Так смотрит на уходящего доброго вестника приговоренный к смертной казни, получивший помилование. Невиновный приговоренный, и я навсегда уносила с собой его связь с миром живых. Возможно, призрак об этом жалел, но остановить меня не пытался.
— Естественно, смотрит. Я рассказывала, помните? Их надо отпускать.
— Но он ни с кем не говорил, — разочарованно помотал головой Вадим и перебросил пакет с венком в другую руку. — Кстати, я только что обратил внимание… или вспомнил, что на кладбищах никогда не видел животных и птиц.
— Он ни с кем не говорил, да, — подтвердила я.
Мной овладело нечто среднее между слабой панической атакой и дичайшей усталостью. Вадиму тоже было не по себе — мы оба представили себя на месте призрака. Никто не застрахован от того, чтобы скитаться, быть может, вечность. Никто не знает, как умрет и что его ждет после смерти. Но люди не в курсе и боятся других вещей.

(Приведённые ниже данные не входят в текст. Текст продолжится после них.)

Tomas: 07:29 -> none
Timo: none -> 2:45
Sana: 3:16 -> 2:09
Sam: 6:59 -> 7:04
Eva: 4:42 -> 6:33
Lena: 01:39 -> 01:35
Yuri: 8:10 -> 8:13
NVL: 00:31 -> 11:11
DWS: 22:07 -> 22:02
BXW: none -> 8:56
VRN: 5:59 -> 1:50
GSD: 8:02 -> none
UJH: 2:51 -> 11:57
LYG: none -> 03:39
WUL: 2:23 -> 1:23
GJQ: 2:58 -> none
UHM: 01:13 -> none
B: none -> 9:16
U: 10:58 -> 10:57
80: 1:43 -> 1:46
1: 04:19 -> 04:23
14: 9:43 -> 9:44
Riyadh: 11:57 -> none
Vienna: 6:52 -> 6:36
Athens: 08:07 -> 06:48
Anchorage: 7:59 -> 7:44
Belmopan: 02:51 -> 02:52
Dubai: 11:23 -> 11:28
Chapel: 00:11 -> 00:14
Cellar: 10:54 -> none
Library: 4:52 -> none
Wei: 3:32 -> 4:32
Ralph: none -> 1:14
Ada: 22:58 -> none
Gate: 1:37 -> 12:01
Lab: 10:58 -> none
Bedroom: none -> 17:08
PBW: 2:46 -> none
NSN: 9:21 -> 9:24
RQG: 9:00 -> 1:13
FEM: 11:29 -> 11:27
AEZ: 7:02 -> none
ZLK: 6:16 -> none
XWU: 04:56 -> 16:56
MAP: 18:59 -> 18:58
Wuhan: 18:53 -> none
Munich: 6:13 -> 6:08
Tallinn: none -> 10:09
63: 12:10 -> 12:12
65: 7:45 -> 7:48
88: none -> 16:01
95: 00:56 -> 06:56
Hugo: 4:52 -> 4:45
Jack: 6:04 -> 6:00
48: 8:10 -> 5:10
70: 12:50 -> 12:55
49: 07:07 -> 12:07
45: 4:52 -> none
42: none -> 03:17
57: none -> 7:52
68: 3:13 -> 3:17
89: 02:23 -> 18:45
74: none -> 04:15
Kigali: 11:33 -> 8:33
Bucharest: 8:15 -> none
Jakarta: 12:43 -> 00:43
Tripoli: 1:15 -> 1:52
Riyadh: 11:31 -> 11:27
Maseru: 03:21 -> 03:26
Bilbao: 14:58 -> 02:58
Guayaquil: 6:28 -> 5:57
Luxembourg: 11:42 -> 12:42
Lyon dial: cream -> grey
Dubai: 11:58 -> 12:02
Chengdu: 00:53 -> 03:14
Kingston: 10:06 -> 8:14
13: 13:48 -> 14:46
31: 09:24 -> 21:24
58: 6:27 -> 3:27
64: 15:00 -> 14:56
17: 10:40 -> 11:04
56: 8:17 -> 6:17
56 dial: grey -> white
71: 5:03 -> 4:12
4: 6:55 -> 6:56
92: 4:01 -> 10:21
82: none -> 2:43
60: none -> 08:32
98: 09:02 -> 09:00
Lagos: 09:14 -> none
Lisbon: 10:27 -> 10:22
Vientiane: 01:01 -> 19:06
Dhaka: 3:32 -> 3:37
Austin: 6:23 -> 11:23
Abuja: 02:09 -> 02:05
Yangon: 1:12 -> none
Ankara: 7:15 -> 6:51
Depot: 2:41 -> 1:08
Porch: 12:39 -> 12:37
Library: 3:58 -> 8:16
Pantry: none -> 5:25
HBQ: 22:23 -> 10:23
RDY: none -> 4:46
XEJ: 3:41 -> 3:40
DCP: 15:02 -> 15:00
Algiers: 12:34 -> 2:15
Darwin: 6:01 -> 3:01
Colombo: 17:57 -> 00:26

— В таком огромном городе есть не-люди, — продолжала я, и в горле у меня пересохло до такой степени, что кашель подступал, и я с ним боролась. — Они воспринимают призраков как очевидное и не подходят к ним, что понятно. Туристы в Австралии кидаются к кенгуру, а для местных это привычные и надоедливые твари. Животные и птицы на кладбищах встречаются, и легко определить, есть ли среди смотрителей кладбища эльф, или оборотень, или вампир. Есть животные — есть не-люди, нет призраков. Это здесь, кладите венок.
Мы предусмотрительно заехали в строительный магазин и купили упаковочную пленку, чтобы не вызывать немых вопросов у людей. Сейчас Вадим шуршал полиэтиленом, а я сжимала в руке медвежонка и изучала скромный памятник — не привычный гранит, а полированный бетон или что-то подобное.
— Красивая какая. Жить бы и жить… Мы вернули то, что должно быть здесь, — сказала я, хотя знала, что призрака тут еще нет и, вероятно, он на своей могиле и не появится. — И мы обязательно найдем то, что тебя держит среди людей.
Венок смотрелся на ухоженной могиле чужеродно. Потрепанный, выцветший, он выглядел кощунственно, и Вадим будто прочитал мои мысли.